Transcribed page contents
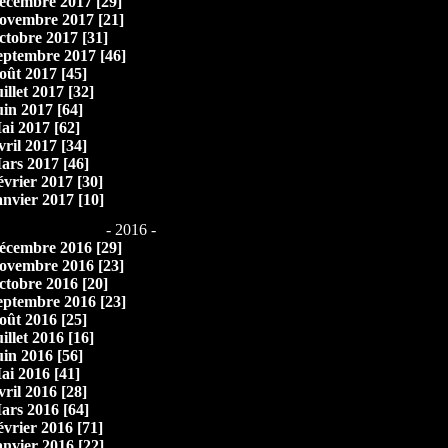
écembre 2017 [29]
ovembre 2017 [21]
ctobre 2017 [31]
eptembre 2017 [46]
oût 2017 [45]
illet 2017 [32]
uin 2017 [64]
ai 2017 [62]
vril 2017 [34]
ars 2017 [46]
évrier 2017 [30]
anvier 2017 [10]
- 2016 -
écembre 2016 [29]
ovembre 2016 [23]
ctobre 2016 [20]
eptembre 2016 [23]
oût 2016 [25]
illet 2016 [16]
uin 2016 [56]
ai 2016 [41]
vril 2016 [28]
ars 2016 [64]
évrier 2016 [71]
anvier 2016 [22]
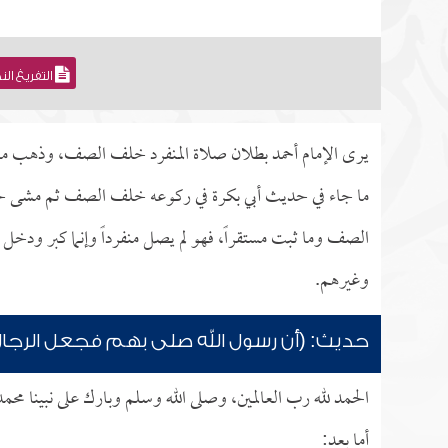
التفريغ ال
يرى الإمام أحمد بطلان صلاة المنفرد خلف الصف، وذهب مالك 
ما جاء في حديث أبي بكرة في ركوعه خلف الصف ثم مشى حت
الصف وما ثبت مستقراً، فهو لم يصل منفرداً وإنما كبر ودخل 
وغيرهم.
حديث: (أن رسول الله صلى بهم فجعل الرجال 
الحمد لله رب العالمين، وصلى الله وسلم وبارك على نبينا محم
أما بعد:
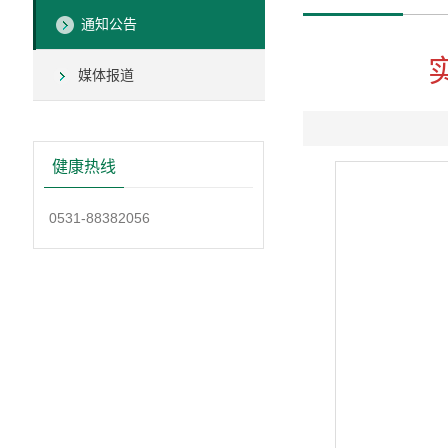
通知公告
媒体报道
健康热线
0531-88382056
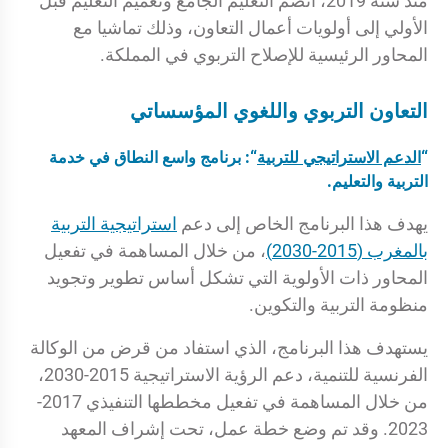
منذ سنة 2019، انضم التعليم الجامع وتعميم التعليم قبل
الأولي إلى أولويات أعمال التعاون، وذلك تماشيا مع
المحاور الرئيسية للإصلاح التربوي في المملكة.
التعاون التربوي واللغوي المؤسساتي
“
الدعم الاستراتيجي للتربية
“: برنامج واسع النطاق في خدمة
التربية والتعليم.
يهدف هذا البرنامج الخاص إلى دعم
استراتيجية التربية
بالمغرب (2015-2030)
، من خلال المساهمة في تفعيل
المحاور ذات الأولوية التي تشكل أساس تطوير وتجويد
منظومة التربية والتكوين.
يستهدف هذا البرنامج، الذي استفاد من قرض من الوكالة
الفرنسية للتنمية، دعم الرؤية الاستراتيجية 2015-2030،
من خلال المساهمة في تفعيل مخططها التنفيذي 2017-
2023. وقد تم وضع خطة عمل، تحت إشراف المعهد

- Prompt -
From the data, collect all lines where the string "المساهمة" appears.

- Output -
، من خلال المساهمة في تفعيل
من خلال المساهمة في تفعيل مخططها التنفيذي 2017-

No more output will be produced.